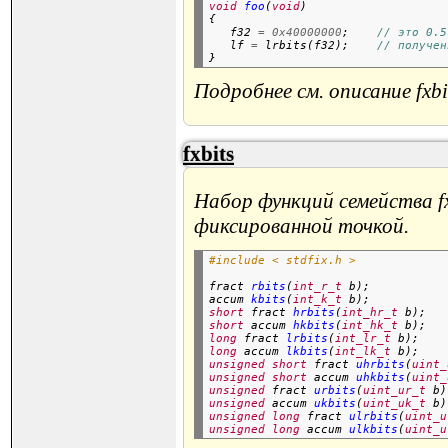
void
foo
(
void
)

{

   f32 
=
0x40000000
;    
// это 0.5
   lf 
=
 lrbits(f32);    
// получен
Подробнее см. описание fxbi
fxbits
Набор функций семейства fx
фиксированной точкой.
#include < stdfix.h >
fract 
rbits
(
int_r_t
 b);

accum 
kbits
(
int_k_t
 b);
short
 fract 
hrbits
(
int_hr_t
 b);
short
 accum 
hkbits
(
int_hk_t
 b);
long
 fract 
lrbits
(
int_lr_t
 b);
long
 accum 
lkbits
(
int_lk_t
 b);
unsigned
short
 fract 
uhrbits
(
uint_
unsigned
short
 accum 
uhkbits
(
uint_
unsigned
 fract 
urbits
(
uint_ur_t
 b)
unsigned
 accum 
ukbits
(
uint_uk_t
 b)
unsigned
long
 fract 
ulrbits
(
uint_u
unsigned
long
 accum 
ulkbits
(
uint_u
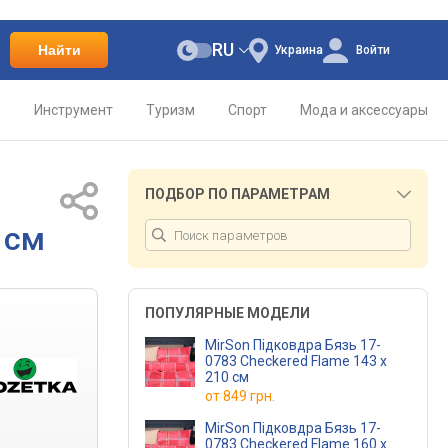
RU
Найти
Украина
Войти
о
Инструмент
Туризм
Спорт
Мода и аксессуары
ПОДБОР ПО ПАРАМЕТРАМ
 см
ПОПУЛЯРНЫЕ МОДЕЛИ
MirSon Підковдра Бязь 17-
0783 Checkered Flame 143 x
210 см
от
849 грн.
MirSon Підковдра Бязь 17-
0783 Checkered Flame 160 x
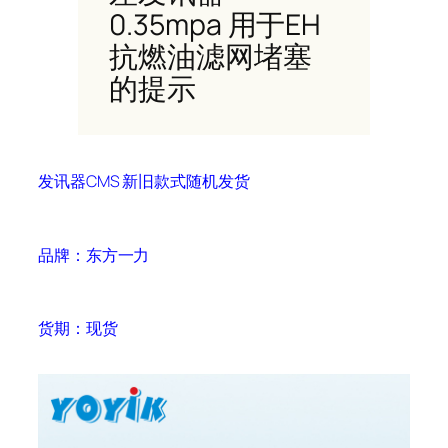
0.35mpa 用于EH
抗燃油滤网堵塞
的提示
发讯器CMS 新旧款式随机发货
品牌：东方一力
货期：现货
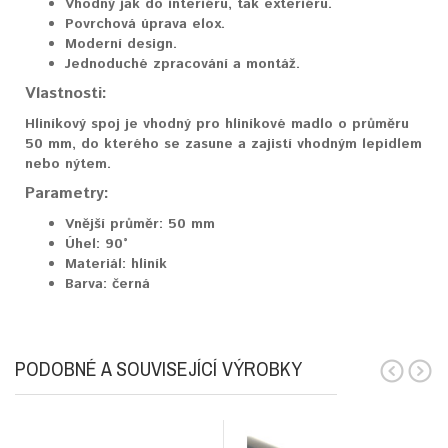
Vhodný jak do interiéru, tak exteriéru.
Povrchová úprava elox.
Moderní design.
Jednoduché zpracování a montáž.
Vlastnosti:
Hliníkový spoj je vhodný pro hliníkové madlo o průměru
50 mm, do kterého se zasune a zajistí vhodným lepidlem
nebo nýtem.
Parametry:
Vnější průměr:
50 mm
Úhel:
90°
Materiál:
hliník
Barva:
černá
PODOBNÉ A SOUVISEJÍCÍ VÝROBKY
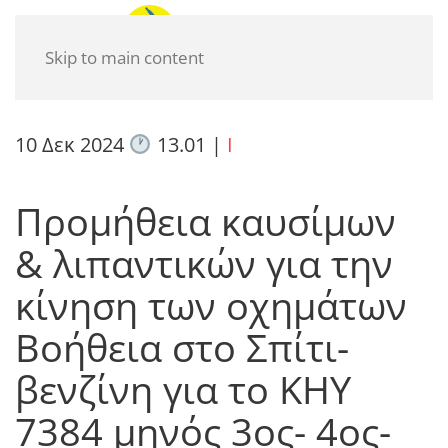
Skip to main content
10 Δεκ 2024
13.01
|
I
Προμήθεια καυσίμων
& λιπαντικών για την
κίνηση των οχημάτων
Βοήθεια στο Σπίτι-
βενζίνη για το ΚΗΥ
7384 μηνός 3ος- 4ος-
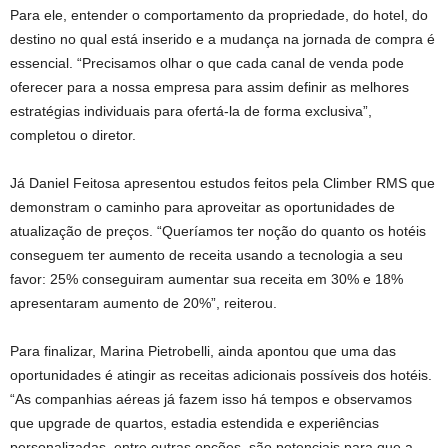
Para ele, entender o comportamento da propriedade, do hotel, do
destino no qual está inserido e a mudança na jornada de compra é
essencial. “Precisamos olhar o que cada canal de venda pode
oferecer para a nossa empresa para assim definir as melhores
estratégias individuais para ofertá-la de forma exclusiva”,
completou o diretor.
Já Daniel Feitosa apresentou estudos feitos pela Climber RMS que
demonstram o caminho para aproveitar as oportunidades de
atualização de preços. “Queríamos ter noção do quanto os hotéis
conseguem ter aumento de receita usando a tecnologia a seu
favor: 25% conseguiram aumentar sua receita em 30% e 18%
apresentaram aumento de 20%”, reiterou.
Para finalizar, Marina Pietrobelli, ainda apontou que uma das
oportunidades é atingir as receitas adicionais possíveis dos hotéis.
“As companhias aéreas já fazem isso há tempos e observamos
que upgrade de quartos, estadia estendida e experiências
personalizadas, entre outras opções, são potenciais para que a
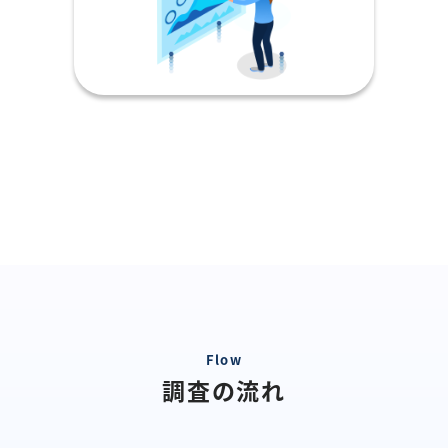
Flow
調査の流れ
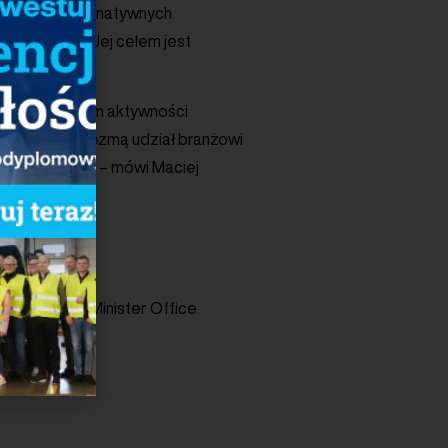
ie Paliw Alternatywnych
sterującym. Jej celem jest
icznej.
no pod względem aktywności
 wydarzeniu wezmą udział branżowi
ortu w Izraelu – mówi Maciej
Company
ive, IL Prime Minister Office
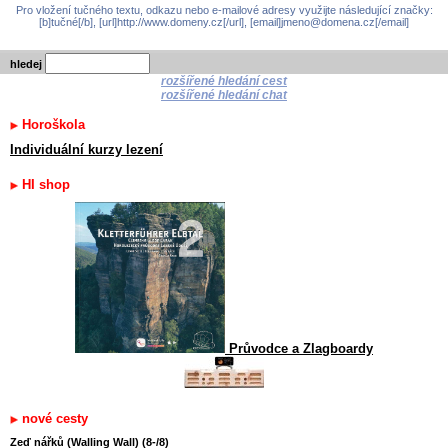
Pro vložení tučného textu, odkazu nebo e-mailové adresy využijte následující značky:
[b]tučné[/b], [url]http://www.domeny.cz[/url], [email]jmeno@domena.cz[/email]
hledej
rozšířené hledání cest
rozšířené hledání chat
Horoškola
Individuální kurzy lezení
HI shop
Průvodce a Zlagboardy
nové cesty
Zeď nářků (Walling Wall) (8-/8)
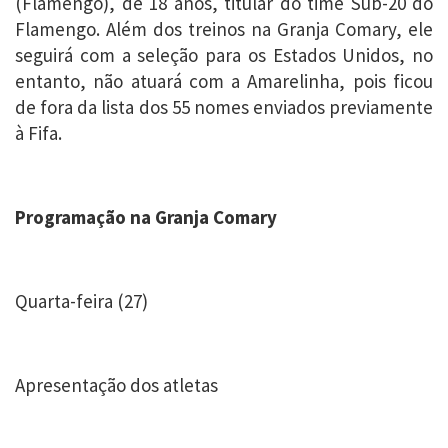
(Flamengo), de 18 anos, titular do time Sub-20 do
Flamengo. Além dos treinos na Granja Comary, ele
seguirá com a seleção para os Estados Unidos, no
entanto, não atuará com a Amarelinha, pois ficou
de fora da lista dos 55 nomes enviados previamente
à Fifa.
Programação na Granja Comary
Quarta-feira (27)
Apresentação dos atletas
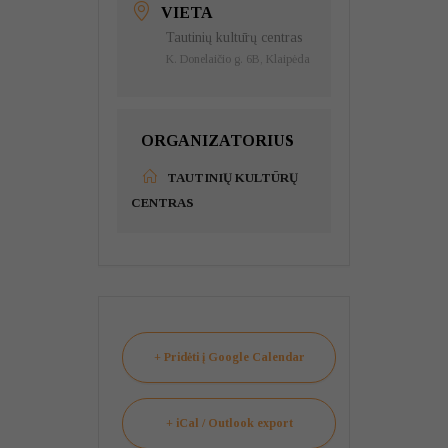
VIETA
Tautinių kultūrų centras
K. Donelaičio g. 6B, Klaipėda
ORGANIZATORIUS
TAUTINIŲ KULTŪRŲ
CENTRAS
+ Pridėti į Google Calendar
+ iCal / Outlook export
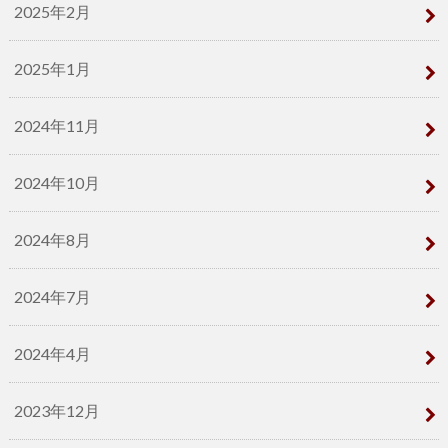
2025年2月
2025年1月
2024年11月
2024年10月
2024年8月
2024年7月
2024年4月
2023年12月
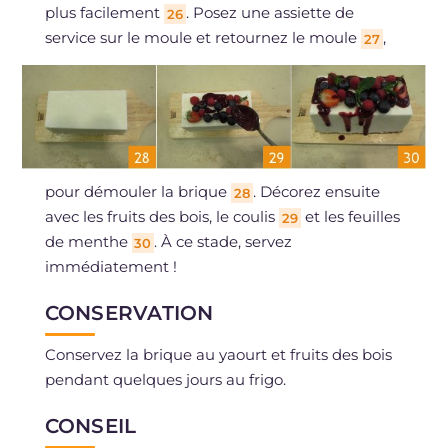
plus facilement
. Posez une assiette de
26
service sur le moule et retournez le moule
,
27
pour démouler la brique
. Décorez ensuite
28
avec les fruits des bois, le coulis
et les feuilles
29
de menthe
. À ce stade, servez
30
immédiatement !
CONSERVATION
Conservez la brique au yaourt et fruits des bois
pendant quelques jours au frigo.
CONSEIL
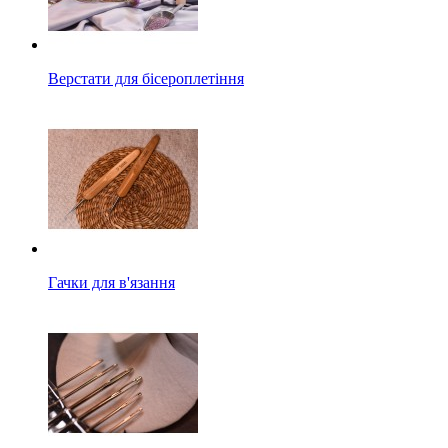
Верстати для бісероплетіння
Гачки для в'язання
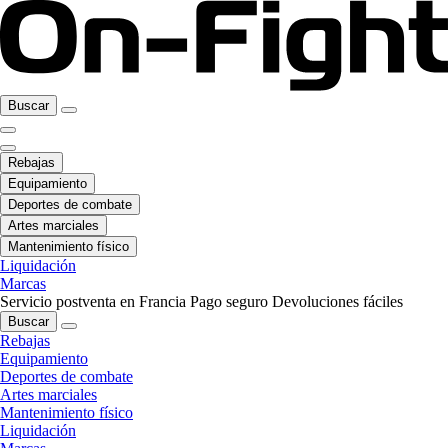
Buscar
Rebajas
Equipamiento
Deportes de combate
Artes marciales
Mantenimiento físico
Liquidación
Marcas
Servicio postventa en Francia
Pago seguro
Devoluciones fáciles
Buscar
Rebajas
Equipamiento
Deportes de combate
Artes marciales
Mantenimiento físico
Liquidación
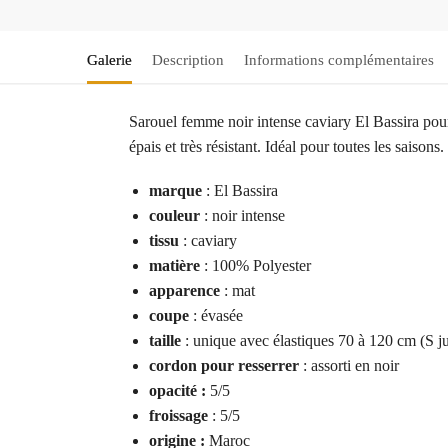
Galerie
Description
Informations complémentaires
Sarouel femme noir intense caviary El Bassira pou
épais et très résistant. Idéal pour toutes les saisons.
marque
: El Bassira
couleur
: noir intense
tissu
: caviary
matière
: 100% Polyester
apparence
: mat
coupe
: évasée
taille
: unique avec élastiques 70 à 120 cm (S 
cordon pour resserrer
: assorti en noir
opacité :
5/5
froissage
: 5/5
origine :
Maroc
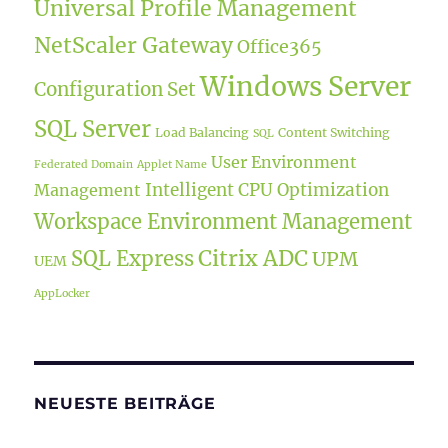
Universal Profile Management
NetScaler Gateway
Office365
Windows Server
Configuration Set
SQL Server
Load Balancing
Content Switching
SQL
User Environment
Federated Domain
Applet Name
Intelligent CPU Optimization
Management
Workspace Environment Management
Citrix ADC
SQL Express
UPM
UEM
AppLocker
NEUESTE BEITRÄGE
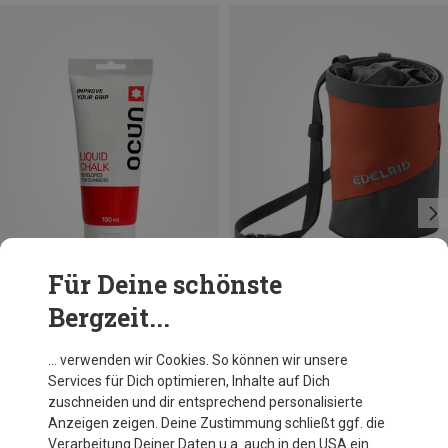
Für Deine schönste
Bergzeit...
Du sparst 45%
Größen
100ML
Ocun
… verwenden wir Cookies. So können wir unsere
Chalk Liquid 100ml
Services für Dich optimieren, Inhalte auf Dich
6,26 €
zuschneiden und dir entsprechend personalisierte
Anzeigen zeigen. Deine Zustimmung schließt ggf. die
Verarbeitung Deiner Daten u.a. auch in den USA ein.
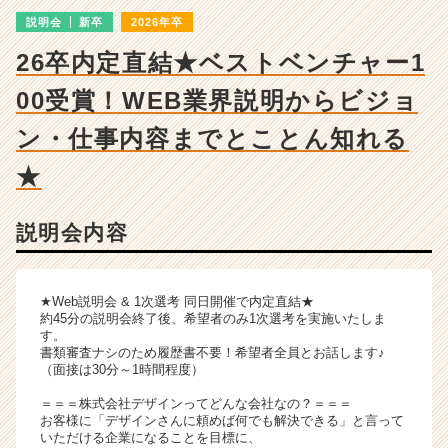
ー・
説明会
新卒
2026年卒
成
長
26卒内定直結★ベストベンチャー1
企
業
00受賞！WEB業界説明からビジョ
か
ら
ン・仕事内容までとことん知れる
ス
★
カ
ウ
ト
説明会内容
が
届
く
就
★Web説明会 & 1次選考 同日開催で内定直結★
約45分の説明会終了後、希望者のみ1次選考を実施いたしま
活
す。
サ
書類審査ナシのため履歴書不要！希望者全員とお話します♪
イ
（面接は30分～1時間程度）
ト
＝＝＝株式会社デザインってどんな会社なの？＝＝＝
チ
お客様に「デザインさんに頼めば何でも解決できる」と言って
ア
いただける企業になることを目標に、
キ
########
[TASK DESCRIPTION] Locate and copy each line in the data above that includes the word "pour".

[TASK SOLUTION]
pour démouler la brique
épais et très résistant. Idéal pour toutes les saisons.
cordon pour resserrer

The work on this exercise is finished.